Exercise inputs:
== Segment start ==

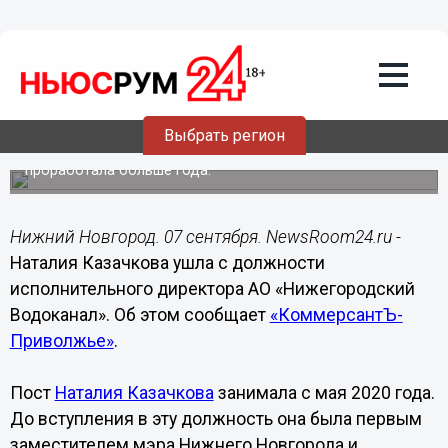
Общество
07.09.2021
16:52
Наталия Казачкова ушла с должности
исполнительного директора
«Нижегородского Водоканала»
Выбрать регион
На этом посту бывший заммэра Нижнего Новгорода
проработала больше года.
Нижний Новгород. 07 сентября. NewsRoom24.ru -
Наталия Казачкова ушла с должности
исполнительного директора АО «Нижегородский
Водоканал». Об этом сообщает
«КоммерсантЪ-
Приволжье»
.
Пост
Наталия Казачкова
занимала с мая 2020 года.
До вступления в эту должность она была первым
заместителем мэра Нижнего Новгорода и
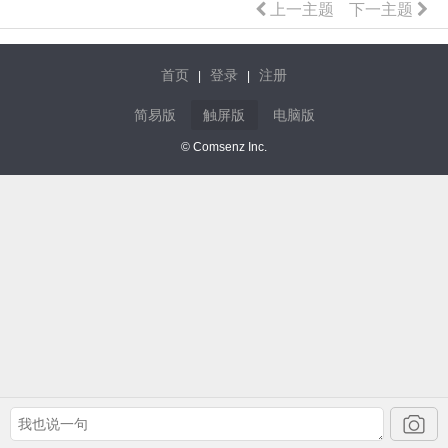
上一主题
下一主题
首页
登录
注册
|
|
简易版
触屏版
电脑版
© Comsenz Inc.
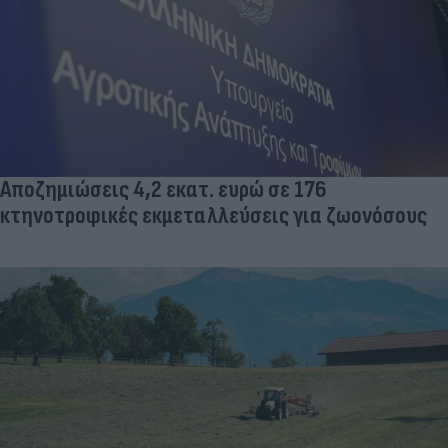
Αποζημιώσεις 4,2 εκατ. ευρώ σε 176
κτηνοτροφικές εκμεταλλεύσεις για ζωονόσους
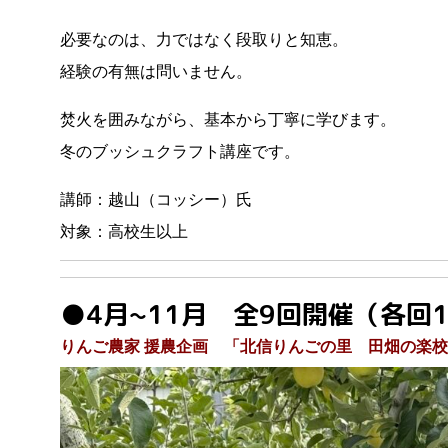
必要なのは、力ではなく段取りと知恵。
経験の有無は問いません。
焚火を囲みながら、基本から丁寧に学びます。
冬のブッシュクラフト講座です。
講師：越山（コッシー）氏
対象：高校生以上
●4月~11月 全9回開催（各回
りんご農家 援農企画 「北信りんごの里 田畑の楽校」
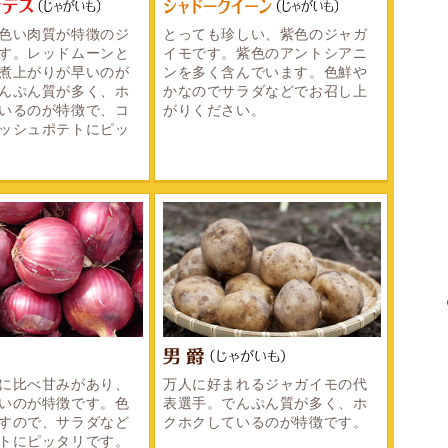
色い肉質が特徴のジ
とっても珍しい、紫色のジャガ
す。レッドムーンと
イモです。紫色のアントシアニ
煮上がりが早いのが
ンを多く含んでいます。色鮮や
んぷん質が多く、ホ
かなのでサラダなどでお召し上
いるのが特徴で、コ
がりください。
ッシュポテトにピッ
に比べ甘みがあり、
万人に好まれるジャガイモの代
いのが特徴です。色
表選手。でんぷん質が多く、ホ
すので、サラダなど
クホクしているのが特徴です。
トにピッタリです。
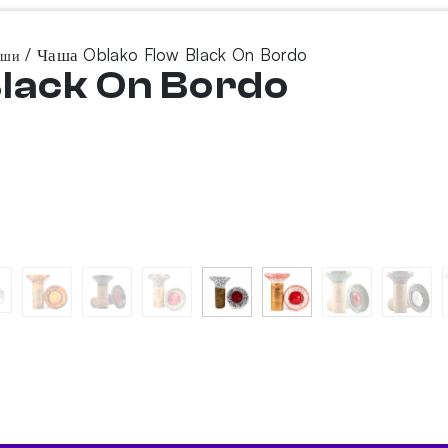
/ Чаша Oblako Flow Black On Bordo
аши
Black On Bordo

== Segment end ==

Assigned task:
Look through the records and copy every line that has the word "года".

Answer for this exercise:
проработала больше года.
занимала с мая 2020 года.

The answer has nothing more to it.